US markets opened significantly lower than where they closed. Energy shares were hit the most - for the reason listed below.

  • FTSE 100 - 7,089 (-0.88%)
  • STOXX 600 - 405.74 (-0.7%)
  • USD INDEX - 104.21 (-0.22%) - after an outstanding run, the bull case for the US Dollar has been fading in recent days.
  • US10YR - 3.16% (-14bp)
  • WTI CRUDE - US$104.30 (-4.77%)

Oil prices have been weighed by fears the Fed’s efforts to fight inflation will slow the economy and reduce demand for fuel. 


Rising food prices pushed the United Kingdom’s consumer price inflation to a 40-year high of 9.1%. Even excluding soaring food and crude oil prices, inflation still came in a hair under 6%. While in line with expectations, economists already expect the worst is yet to come.

Meanwhile, in Washington, Federal Reserve chairman Jerome Powell said they could lift the US interest rate by 1% at any future meeting if its efforts to tame rampant inflation were not successful. And yet, the risks of recession are still not "particularly elevated".

Tonight, it's all things PMIs - the surveys that economists use to measure the state of activity around the world. 


Here's one take on all this central bank speak - and I suspect a lot of people will feel this exhausted especially after whole weeks that have been jammed by interest rate decisions


Talk about a blow-up! Cryptocurrency assets have experienced an unprecedented rise to the top of many a trader and investors' watchlists. But whatever goes up must come down eventually. In Australian dollar terms, the world's largest cryptocurrency is down 55%, and a slew of crises have certainly dented investors' confidence. This chart shows the rise and fall of the crypto bubble in comparison to other bubbles of the past. These include the US housing bubble which caused the Global Financial Crisis. Look at how small that bright green line is compared to the teal Bitcoin line! Perhaps most remarkable of all, this has all occurred before any concrete regulation in the world's major markets. (Source: BofA Global Research)


Today's stock to watch is Altium (ASX:ALU). It stems from a Morgan Stanley note around the global semiconductor chip crisis - a topic that we have talked about extensively here:

Are we at big tech's turning point?

Analysts Andrew McLeod and Chris Boulus give an interesting case for why Altium is a top pick to fight the chip shortage. While the supply chain issues are well-known, they think the market has missed how ALU is benefitting from the crisis thanks to greater demand for its products. 

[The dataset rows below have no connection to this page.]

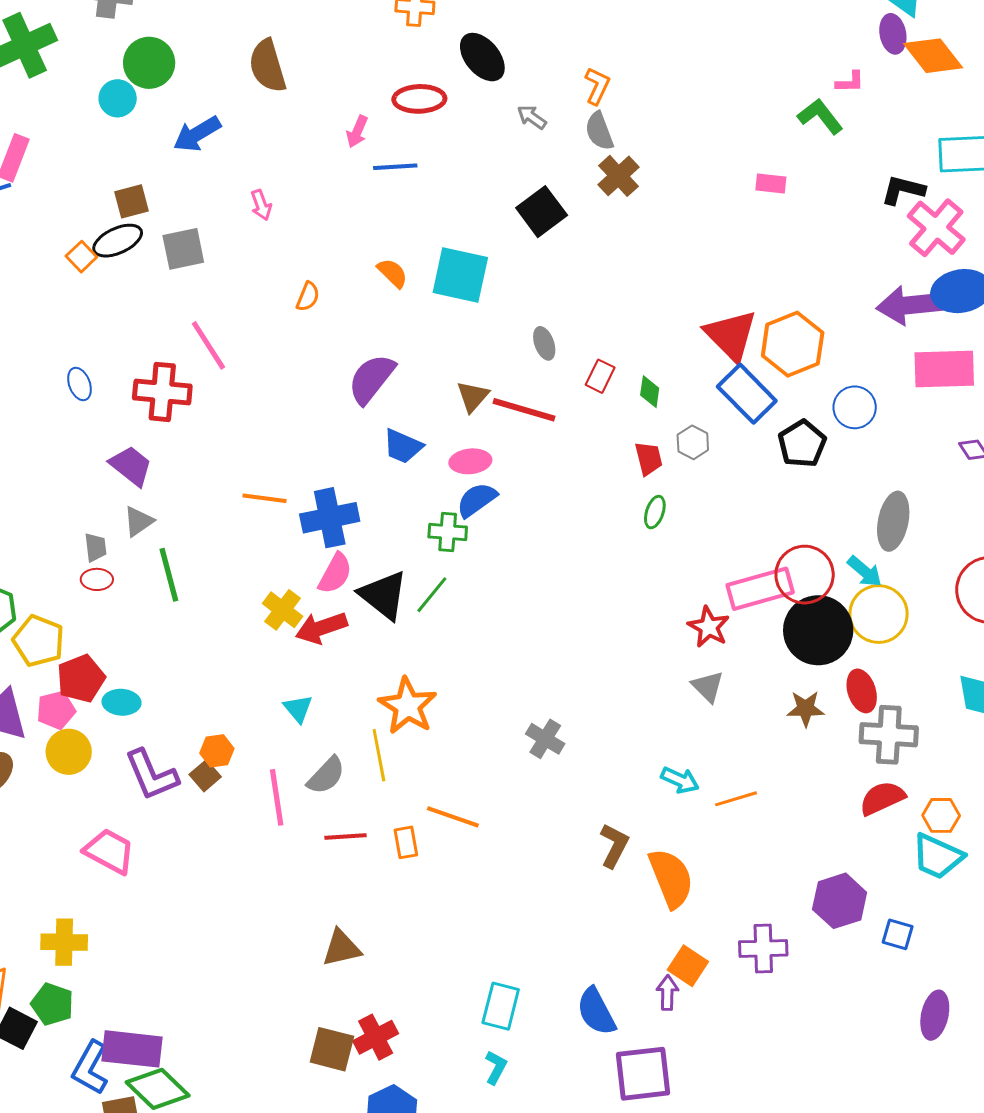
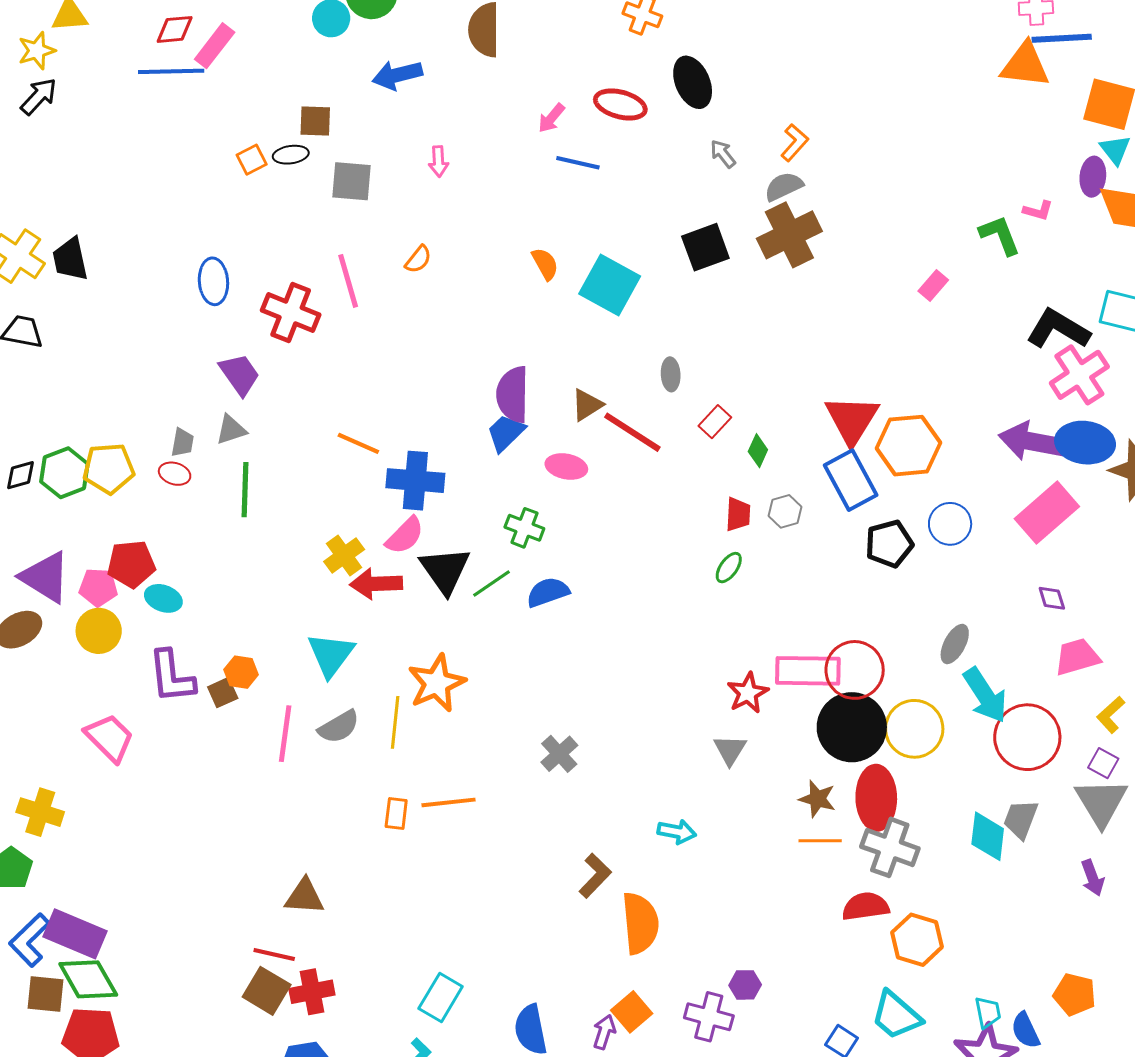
gray semicircle: (599, 131) -> (784, 186), turned 69
brown cross: (618, 176) -> (789, 235), size x1.5
pink rectangle: (771, 184) -> (933, 286), turned -72
black L-shape: (903, 190) -> (1058, 329), size x1.4
black ellipse: (118, 241) -> (291, 155), size x0.7
orange semicircle: (308, 297) -> (418, 259), moved
pink rectangle: (944, 369) -> (1047, 513), turned -56
purple semicircle: (371, 379) -> (513, 394), moved, turned -54
blue ellipse: (79, 384) -> (213, 281), size x1.4
blue trapezoid: (403, 446) -> (506, 433), turned 96
blue semicircle: (477, 500) -> (548, 592), moved
gray ellipse: (893, 521) -> (955, 644), size x0.7
cyan arrow: (865, 571) -> (985, 695), moved, size x1.5
yellow pentagon: (39, 641) -> (109, 468), moved, turned 30
red ellipse: (862, 691) -> (876, 798), size x1.5
cyan triangle: (298, 709) -> (331, 655), size x1.6
cyan arrow: (680, 780) -> (677, 832), turned -30
orange line: (736, 799) -> (820, 841), moved
orange hexagon: (941, 815) -> (917, 940), size x1.4
orange line: (453, 817) -> (449, 802), turned -42
red line: (346, 836) -> (274, 955), moved
cyan trapezoid: (938, 856) -> (896, 1015), moved
purple hexagon: (840, 901) -> (745, 985), moved, size x0.6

It also helps that the company's share price is well below its own target valuation. The company gets an overweight rating with a healthy price target of $35.

Will this call end well? Altium's share price has taken quite the beating. (Source: Trading View)

Note: While ASX companies indirectly exposed to the semiconductor chip crisis are many, the actual number of players that deal with its challenges day-to-day is actually a very small number. ETF Securities has a SEMI ETF dedicated to the field but none of the semis or semi-equipment companies in Australia are larger than a small-cap.


Notwithstanding these efforts, your Administration has largely sought to criticize, and at times vilify, our industry. While today’s geopolitical situation is contributing to this energy crisis, bringing prices down and increasing supply will require a change in approach.

The opinions of Mike Worth, Chevron CEO, have a lot of weight. This timely letter is addressed directly to the President of the United States. To me, it says a lot about how the conversation has shifted so far, so quickly from ESG to energy security by any means. Biden has been demanding oil producers increase supply. But how can you do that if the infrastructure isn't up to scratch or the labour isn't there? The story is an ever-evolving one.

Speaking of which - here's a great chart that I found on how oil prices seem to mimic the rise and fall of inflation in a weirdly beautiful way. Given we have midterm elections in America around the corner, this will be absolutely top of mind.

So it's not the 1970s? Maybe or maybe not. But you also can't deny the correlation. At various events in the last half-century, the price of oil does have a way of correlating with the eventual pace of inflation. 


Warren Buffett’s Estate Planning Sends Charities Scrambling (WSJ): If you read yesterday's Trending on Livewire newsletter, you'll note that we made our Stats Incredible segment about Warren Buffett's charity lunch bids. Well - it's all part of how the billionaire investor promised to give away a massive bulk of his fortune. 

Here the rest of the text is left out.